18. A method according to Claim 15 wherein cell division is inhibited by introducing into a cell a compound in an amount sufficient to inhibit the cell cycle-dependent kinase activity.

19. A method according to Claim 18 wherein the compound is selected from the group consisting of:
a) compounds which decrease the levels of p55CDC synthesis; and b) compounds which interfere with the formation of a p55CDC complex having cell cycle dependent kinase activity.

20. A method according to Claim 18 wherein the cell is a tumor cell.

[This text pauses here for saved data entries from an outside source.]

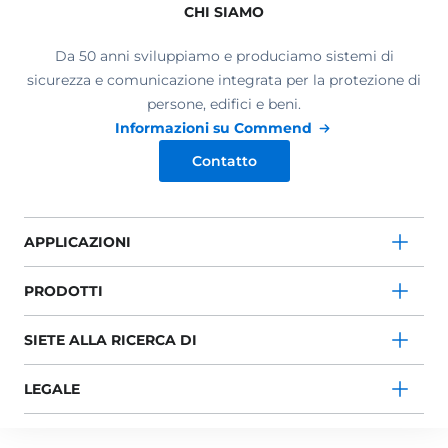
CHI SIAMO
Da 50 anni sviluppiamo e produciamo sistemi di
sicurezza e comunicazione integrata per la protezione di
persone, edifici e beni.
Informazioni su Commend
Contatto
APPLICAZIONI
PRODOTTI
SIETE ALLA RICERCA DI
LEGALE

21. A method of chemotherapy comprising treating a mammal with a compound in an amount sufficient to inhibit the kinase activity of the complex of Claim 14 in a pharmaceutically effective adjuvant.

22. A method for detecting the level of p55CDC in biological fluids comprising the steps of incubating an antibody specific for p55CDC with said fluid under conditions suitable for forming a complex between the antibody and p55CDC and detecting the presence of the antibody-p55CDC complex.

23. A method for detecting the level of a complex according to Claim 14 in biological fluids comprising the steps of incubating an antibody specific for p55CDC with said fluid under conditions suitable for antibody binding to p55CDC and detecting the presence of antibody bound to the complex.